Jusqu'à présent, il avait lutté contre lui-même, partagé entre l'envie et la peur. Des nuits et des nuits durant, il avait retourné le problème dans sa tête, cherchant une autre solution. Mais à tout prendre, mieux valait que ce soit elle que quelqu'un d'autre. Elle était peut-être colérique et têtue, mais elle n'était pas méchante. Elle ne dirait pas non. Il y avait bien Chryséis aussi, mais elle était la compagne de Mu, et même s'il avait confiance en elle, il se méfiait des confidences sur l'oreiller.
Ce fut malgré tout le coeur battant la chamade qu'il se dirigea vers Lysandre ce matin-là. Elle était assise sur la terrasse, un panier en osier posé sur le genoux, en train d'écosser des fèves en chantonnant. Lorsqu'elle l'entendit arriver, elle leva la tête en souriant. Avant de froncer les sourcils devant son air embarrassé.

- Qu'est-ce qui vous arrive ? Vous faites une drôle de tête, on dirait que vous avez vu un fantôme.

- C'est-à-dire que ... j'aurais un service à vous demander. Est-ce que ... est-ce que vous voulez bien me lire ça ?

Il lui tendit une lettre ouverte, qu'il triturait nerveusement entre ses doigts.

Et Lysandre s'aperçut en la prenant que ses mains tremblaient.

- Vous lire cette lettre ?

- Oui, répondit Kanon avec un effort visible pour ne pas la lui arracher et tourner les talons.

- Qu'est-ce que c'est ?

- Je ne sais pas. Je l'ai trouvée dans un livre de mon frère, dans sa chambre ...

Elle l'examina un instant, plus suspicieuse qu'hostile. Sur l'enveloppe, un seul mot : « Kanon ». Et à l'intérieur, deux pages remplies d'une petite écriture fine et élégante.

- Je ne comprends pas, pourquoi ne la lisez-vous pas vous-même ?

Elle ne s'attendait pas à l'effet que produisit sa question, logique somme toute : à peine l'eut-elle achevé qu'elle vit, interdite, Kanon secoué de spasmes qui ressemblaient à des sanglots étouffés.

- PARCE QUE JE NE SAIS PAS LIRE !, hurla-t-il en détournant regard dans une tentative désespérée de lui cacher sa honte et de garder un semblant de dignité.

Et avant même qu'elle ait pu réagir, il prit la fuite.

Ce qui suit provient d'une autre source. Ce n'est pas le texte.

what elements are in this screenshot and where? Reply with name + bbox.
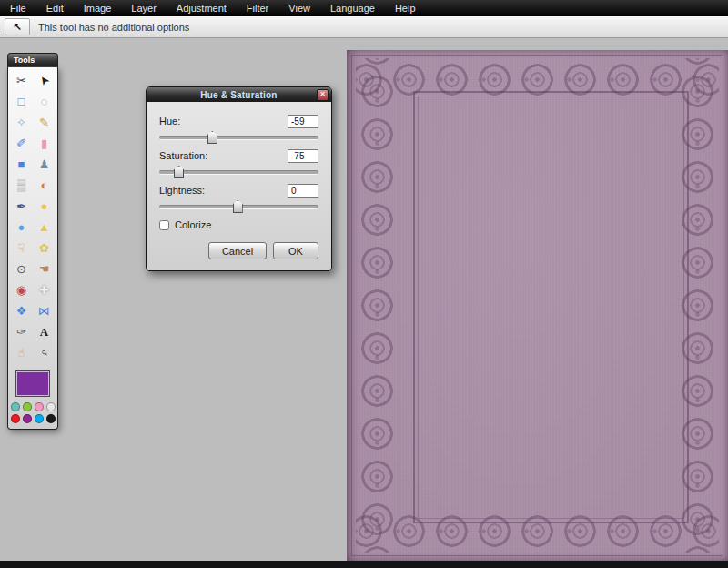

- Je peux vous tenir compagnie ?

Kanon ne répondit pas. La tête sur les genoux entourée de ses bras comme pour s'isoler du reste du monde, il songea amer que de la compagnie, c'était justement la dernière chose au monde dont il avait envie en ce moment. En tout cas, sûrement pas de rentrer à la maison et d'affronter son regard qui lui jetterait à la face son infériorité. C'était pour cela qu'il avait trouvé refuge ici, dans la petite crique si loin de tout où il savait ne trouver personne pour rire de son ignorance.

Il l'entendit s'installer près de lui sur le sable, face à la mer, sans un mot.

- Que me voulez-vous ? gronda-t-il au bout d'un long moment. Vous venez vous moquer de moi, c'est ça ?

- Ca n'est absolument pas mon intention. Pourquoi dites-vous une chose pareille ?

- Parce que je me suis couvert de ridicule.

- De ridicule ? Non, pas du tout. Je crois au contraire qu'il vous a fallu un grand courage pour m'avouer ça. Ca n'a pas dû être facile.

- Au contraire, railla Kanon, ravalant des larmes d'humiliation. Je me suis levé ce matin en me demandant de quelle façon je pourrais bien vous prouver que je suis un imbécile. Pas mal joué, non ?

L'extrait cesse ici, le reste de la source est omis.